#### Your objective
Return every record below exactly as written, but leave out the pictures.

━━━━━ Records for processing

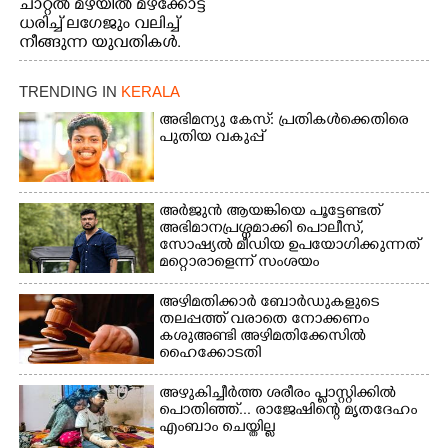
ചാറ്റൽ മഴയിൽ മഴക്കോട്ട്
ധരിച്ച് ലഗേജും വലിച്ച്
നീങ്ങുന്ന യുവതികൾ.
എറണാകുളം മേനകയിൽ
നിന്നുള്ള കാഴ്ച
TRENDING IN
KERALA
അഭിമന്യു കേസ്: പ്രതികൾക്കെതിരെ
പുതിയ വകുപ്പ്
അർജുൻ ആയങ്കിയെ പൂട്ടേണ്ടത്
അഭിമാനപ്രശ്നമാക്കി പൊലീസ്,
സാേഷ്യൽ മീഡിയ ഉപയോഗിക്കുന്നത്
മറ്റൊരാളെന്ന് സംശയം
അഴിമതിക്കാർ ബോർഡുകളുടെ
തലപ്പത്ത് വരാതെ നോക്കണം
കശുഅണ്ടി അഴിമതിക്കേസിൽ
ഹൈക്കോടതി
അഴുകിച്ചീർത്ത ശരീരം പ്ളാസ്റ്റിക്കിൽ
പൊതിഞ്ഞ്... രാജേഷിന്റെ മൃതദേഹം
എംബാം ചെയ്തില്ല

━━━━━━━━━━

#### Solution for this exercise
ചാറ്റൽ മഴയിൽ മഴക്കോട്ട്
ധരിച്ച് ലഗേജും വലിച്ച്
നീങ്ങുന്ന യുവതികൾ.
എറണാകുളം മേനകയിൽ
നിന്നുള്ള കാഴ്ച
TRENDING IN
KERALA
അഭിമന്യു കേസ്: പ്രതികൾക്കെതിരെ
പുതിയ വകുപ്പ്
അർജുൻ ആയങ്കിയെ പൂട്ടേണ്ടത്
അഭിമാനപ്രശ്നമാക്കി പൊലീസ്,
സാേഷ്യൽ മീഡിയ ഉപയോഗിക്കുന്നത്
മറ്റൊരാളെന്ന് സംശയം
അഴിമതിക്കാർ ബോർഡുകളുടെ
തലപ്പത്ത് വരാതെ നോക്കണം
കശുഅണ്ടി അഴിമതിക്കേസിൽ
ഹൈക്കോടതി
അഴുകിച്ചീർത്ത ശരീരം പ്ളാസ്റ്റിക്കിൽ
പൊതിഞ്ഞ്... രാജേഷിന്റെ മൃതദേഹം
എംബാം ചെയ്തില്ല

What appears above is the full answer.